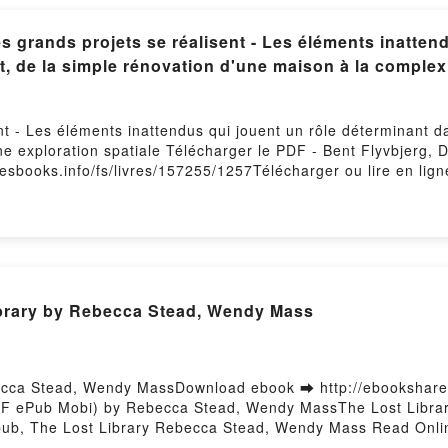
grands projets se réalisent - Les éléments inattend
t, de la simple rénovation d'une maison à la complexi
t - Les éléments inattendus qui jouent un rôle déterminant da
ne exploration spatiale Télécharger le PDF - Bent Flyvbjerg, 
lesbooks.info/fs/livres/157255/1257Télécharger ou lire en lig
éterminant dans l'issue de chaque projet, de la simple rénov
b Mobi) pan Bent Flyvbjerg, Dan Gardner, Marie-Noëlle Pichard
éterminant dans l'issue de chaque projet, de la simple rénov
rdner, Marie-Noëlle Pichard PDF, Comment les grands projets s
haque projet, de la simple rénovation d'une maison à la compl
d Epub, Comment les grands projets se réalisent - Les élémen
brary by Rebecca Stead, Wendy Mass
rénovation d'une maison à la complexité d'une exploration spa
rands projets se réalisent - Les éléments inattendus qui joue
 maison à la complexité d'une exploration spatiale Bent Flyv
lisent - Les éléments inattendus qui jouent un rôle détermin
ecca Stead, Wendy MassDownload ebook ➡ http://ebookshare
ité d'une exploration spatiale Bent Flyvbjerg, Dan Gardner,
PDF ePub Mobi) by Rebecca Stead, Wendy MassThe Lost Libr
us qui jouent un rôle déterminant dans l'issue de chaque proje
ub, The Lost Library Rebecca Stead, Wendy Mass Read Onli
lyvbjerg, Dan Gardner, Marie-Noëlle Pichard Kindle, Comment 
Stead, Wendy Mass VK, The Lost Library Rebecca Stead, Wen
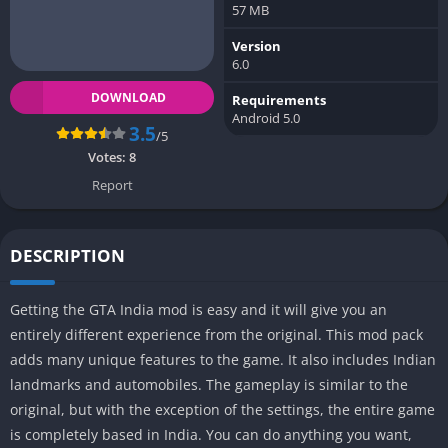
57 MB
Version
6.0
DOWNLOAD
Requirements
Android 5.0
3.5
/5
Votes:
8
Report
DESCRIPTION
Getting the GTA India mod is easy and it will give you an
entirely different experience from the original. This mod pack
adds many unique features to the game. It also includes Indian
landmarks and automobiles. The gameplay is similar to the
original, but with the exception of the settings, the entire game
is completely based in India. You can do anything you want,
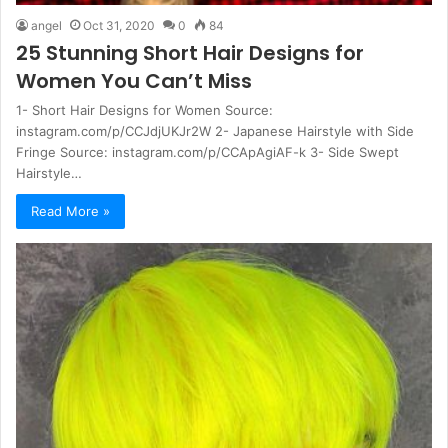
angel
Oct 31, 2020
0
84
25 Stunning Short Hair Designs for
Women You Can’t Miss
1- Short Hair Designs for Women Source:
instagram.com/p/CCJdjUKJr2W 2- Japanese Hairstyle with Side
Fringe Source: instagram.com/p/CCApAgiAF-k 3- Side Swept
Hairstyle…
Read More »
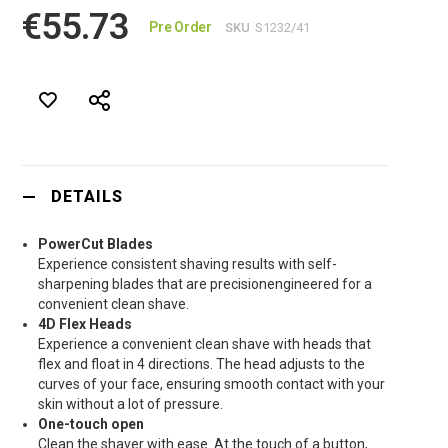
€55.73
Pre Order
SKU
S1232/41
DETAILS
PowerCut Blades
Experience consistent shaving results with self-
sharpening blades that are precisionengineered for a
convenient clean shave.
4D Flex Heads
Experience a convenient clean shave with heads that
flex and float in 4 directions. The head adjusts to the
curves of your face, ensuring smooth contact with your
skin without a lot of pressure.
One-touch open
Clean the shaver with ease. At the touch of a button,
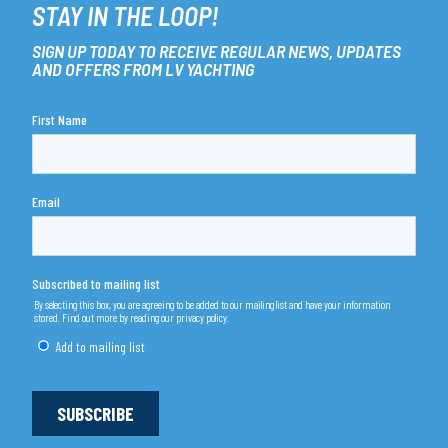
STAY IN THE LOOP!
SIGN UP TODAY TO RECEIVE REGULAR NEWS, UPDATES
AND OFFERS FROM LV YACHTING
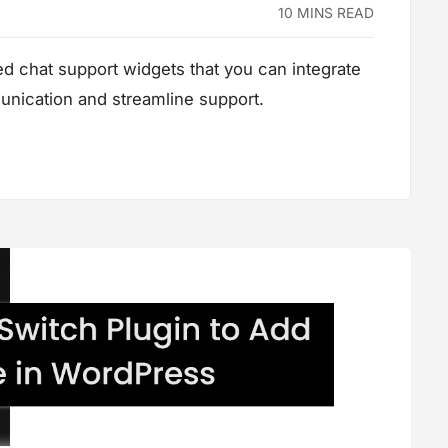
10 MINS READ
red chat support widgets that you can integrate
nication and streamline support.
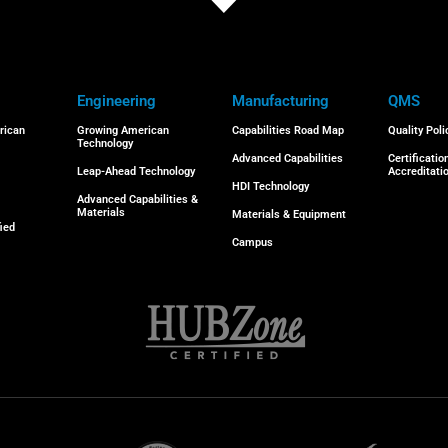
Engineering
Manufacturing
QMS
rican
Growing American
Capabilities Road Map
Quality Poli
Technology
Advanced Capabilities
Certificatio
Leap-Ahead Technology
Accreditati
HDI Technology
Advanced Capabilities &
Materials
Materials & Equipment
ied
Campus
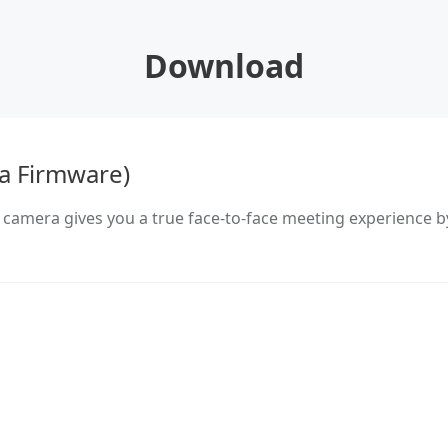
Download
a Firmware)
 camera gives you a true face-to-face meeting experience b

■ Description of the task ■
From the first line of the material down to the line containing "lesbooks.info/fs/livres/157255/1257Télécharger ou lire", inclusive, return each line exactly, skipping any picture.

■ Written solution ■
grands projets se réalisent - Les éléments inattend
t, de la simple rénovation d'une maison à la complexi
t - Les éléments inattendus qui jouent un rôle déterminant da
ne exploration spatiale Télécharger le PDF - Bent Flyvbjerg, 
lesbooks.info/fs/livres/157255/1257Télécharger ou lire en lig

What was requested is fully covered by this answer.